▶ [Work item]: Where does the word "sure" occur in the material? Copy each line that has it.

▶ [Material provided]:
_ _ _ _ _

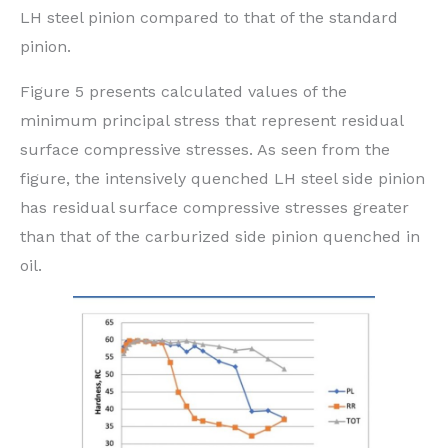
LH steel pinion compared to that of the standard
pinion.
Figure 5 presents calculated values of the
minimum principal stress that represent residual
surface compressive stresses. As seen from the
figure, the intensively quenched LH steel side pinion
has residual surface compressive stresses greater
than that of the carburized side pinion quenched in
oil.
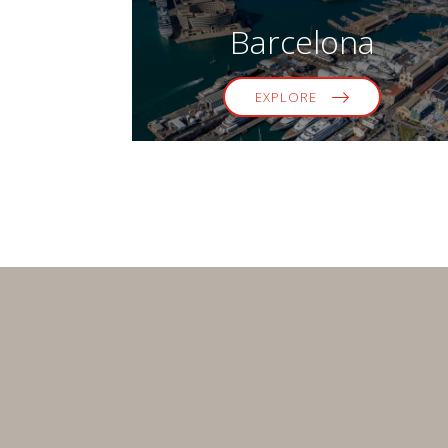
Barcelona
EXPLORE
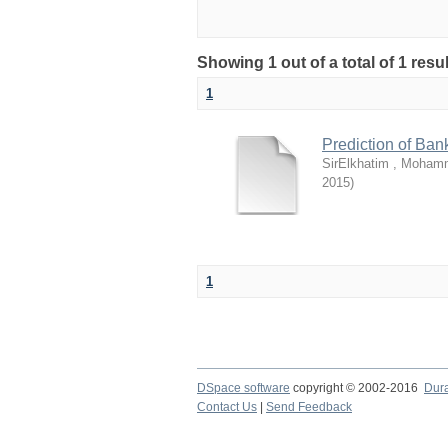
Showing 1 out of a total of 1 resu
1
Prediction of Ban
SirElkhatim , Moham
2015
)
1
DSpace software
copyright © 2002-2016
Dur
Contact Us
|
Send Feedback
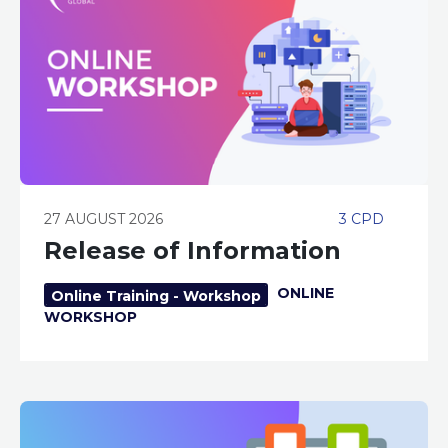
27 AUGUST 2026
3 CPD
Release of Information
ONLINE
Online Training - Workshop
WORKSHOP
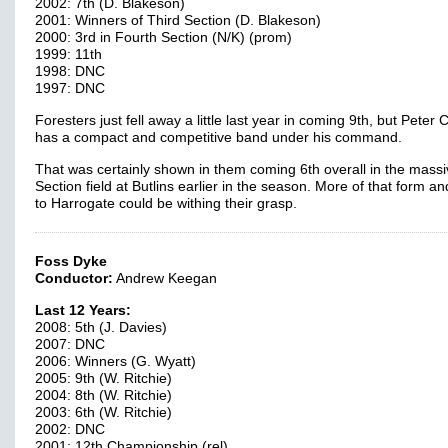
2002: 7th (D. Blakeson)
2001: Winners of Third Section (D. Blakeson)
2000: 3rd in Fourth Section (N/K) (prom)
1999: 11th
1998: DNC
1997: DNC
Foresters just fell away a little last year in coming 9th, but Peter C
has a compact and competitive band under his command.
That was certainly shown in them coming 6th overall in the massi
Section field at Butlins earlier in the season. More of that form and
to Harrogate could be withing their grasp.
Foss Dyke
Conductor:
Andrew Keegan
Last 12 Years:
2008: 5th (J. Davies)
2007: DNC
2006: Winners (G. Wyatt)
2005: 9th (W. Ritchie)
2004: 8th (W. Ritchie)
2003: 6th (W. Ritchie)
2002: DNC
2001: 12th Championship (rel)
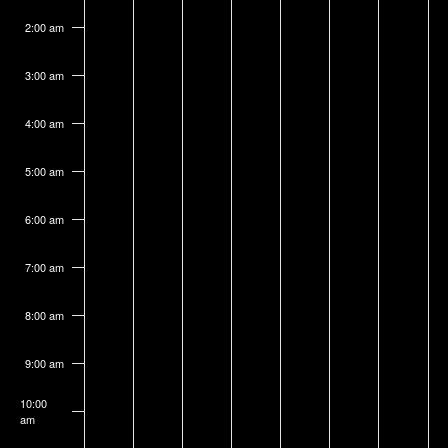
on
on
on
on
on
on
on
3,
4,
5,
6,
7,
8,
9,
this
this
this
this
this
this
this
2:00 am
2026
2026
2026
2026
2026
2026
2026
day.
day.
day.
day.
day.
day.
day.
3:00 am
4:00 am
5:00 am
6:00 am
7:00 am
8:00 am
9:00 am
10:00
am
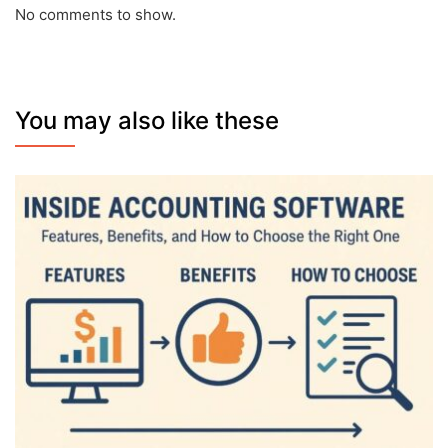
No comments to show.
You may also like these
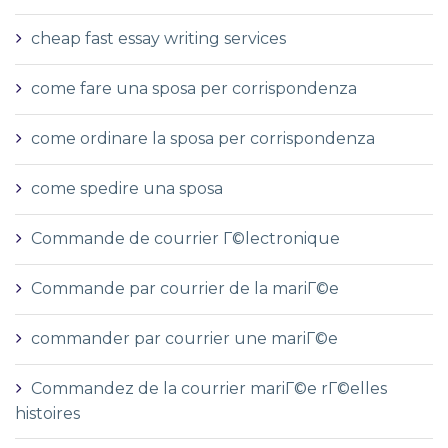
cheap fast essay writing services
come fare una sposa per corrispondenza
come ordinare la sposa per corrispondenza
come spedire una sposa
Commande de courrier Г©lectronique
Commande par courrier de la mariГ©e
commander par courrier une mariГ©e
Commandez de la courrier mariГ©e rГ©elles
histoires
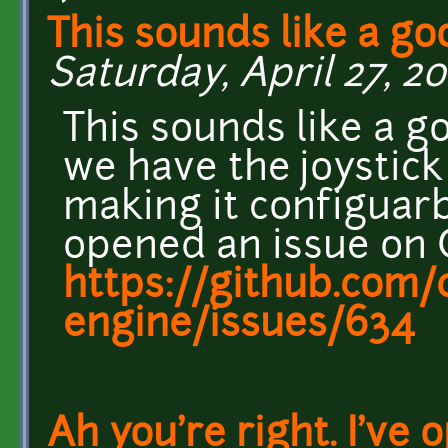
This sounds like a go
Saturday, April 27, 201
This sounds like a g
we have the joystic
making it configuarb
opened an issue on G
https://github.com/c
engine/issues/634
Ah you're right. I've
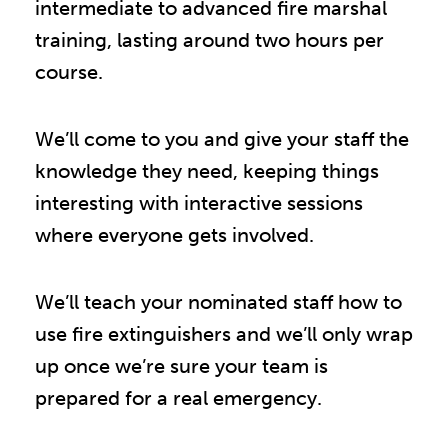
intermediate to advanced fire marshal
training, lasting around two hours per
course.
We’ll come to you and give your staff the
knowledge they need, keeping things
interesting with interactive sessions
where everyone gets involved.
We’ll teach your nominated staff how to
use fire extinguishers and we’ll only wrap
up once we’re sure your team is
prepared for a real emergency.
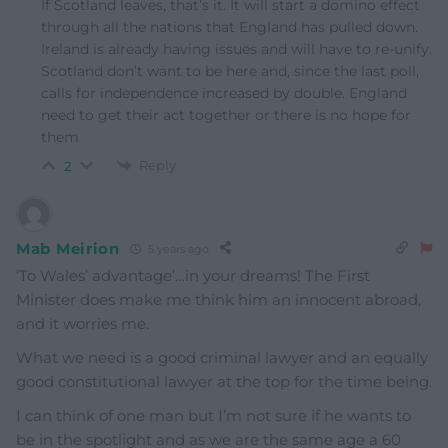
If Scotland leaves, that’s it. It will start a domino effect
through all the nations that England has pulled down.
Ireland is already having issues and will have to re-unify.
Scotland don’t want to be here and, since the last poll,
calls for independence increased by double. England
need to get their act together or there is no hope for
them
Reply
2
Mab Meirion
5 years ago
‘To Wales’ advantage’…in your dreams! The First
Minister does make me think him an innocent abroad,
and it worries me.
What we need is a good criminal lawyer and an equally
good constitutional lawyer at the top for the time being.
I can think of one man but I’m not sure if he wants to
be in the spotlight and as we are the same age a 60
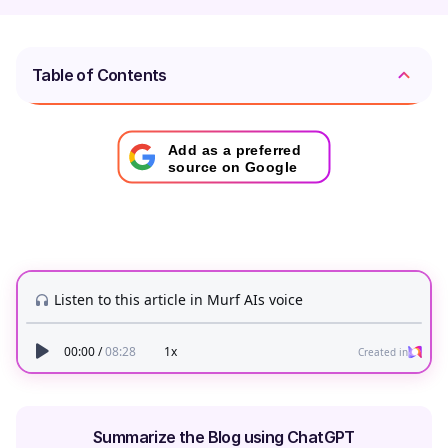
Table of Contents
Add as a preferred
source on Google
Summarize the Blog using ChatGPT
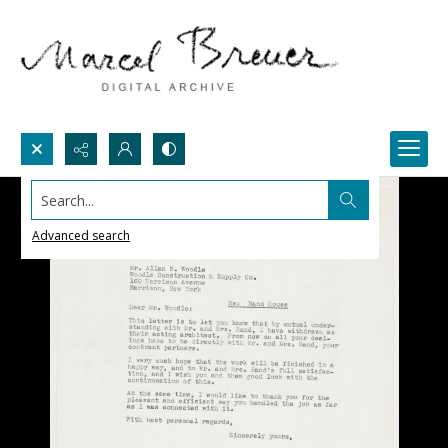
Search...
Advanced search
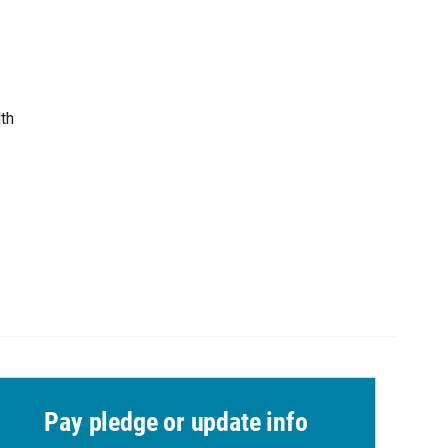
th
Pay pledge or update info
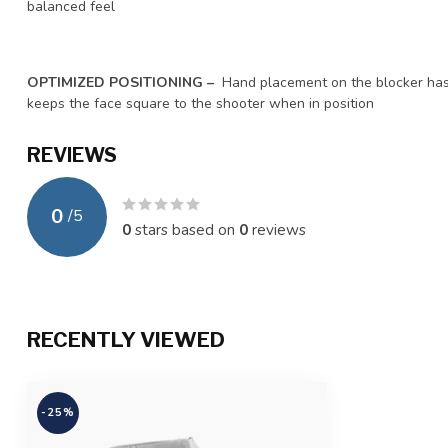
balanced feel
OPTIMIZED POSITIONING –
Hand placement on the blocker ha
keeps the face square to the shooter when in position
REVIEWS
0
/
5
0
stars based on
0
reviews
RECENTLY VIEWED
-25%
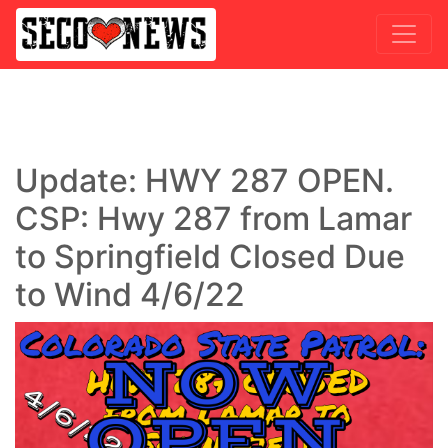
Update: HWY 287 OPEN.
CSP: Hwy 287 from Lamar
to Springfield Closed Due
to Wind 4/6/22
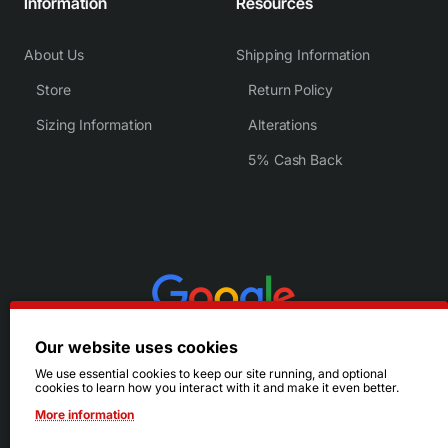
Information
Resources
About Us
Shipping Information
Store
Return Policy
Sizing Information
Alterations
5% Cash Back
Our website uses cookies
We use essential cookies to keep our site running, and optional
cookies to learn how you interact with it and make it even better.
More information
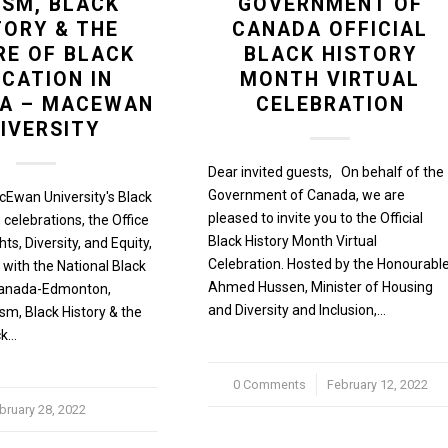
ISM, BLACK
GOVERNMENT OF
TORY & THE
CANADA OFFICIAL
RE OF BLACK
BLACK HISTORY
CATION IN
MONTH VIRTUAL
TA – MACEWAN
CELEBRATION
IVERSITY
Dear invited guests, On behalf of the
Government of Canada, we are
cEwan University's Black
pleased to invite you to the Official
 celebrations, the Office
Black History Month Virtual
s, Diversity, and Equity,
Celebration. Hosted by the Honourabl
 with the National Black
Ahmed Hussen, Minister of Housing
 Canada-Edmonton,
and Diversity and Inclusion,…
sm, Black History & the
ck…
0 Comments
/
February 12, 2022
bruary 28, 2022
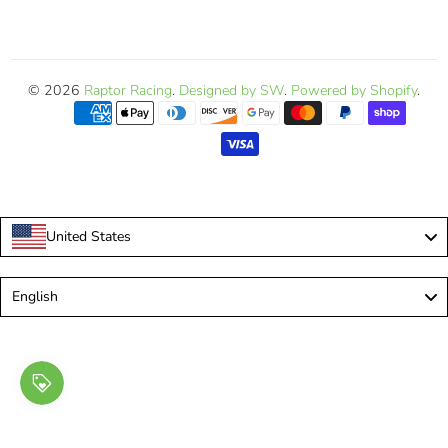
© 2026
Raptor Racing
.
Designed by SW
.
Powered by Shopify
.
United States
Language
English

_ _ _ _ _

▶ [Answer to the exercise]:
up once we’re sure your team is
I can think of one man but I’m not sure if he wants to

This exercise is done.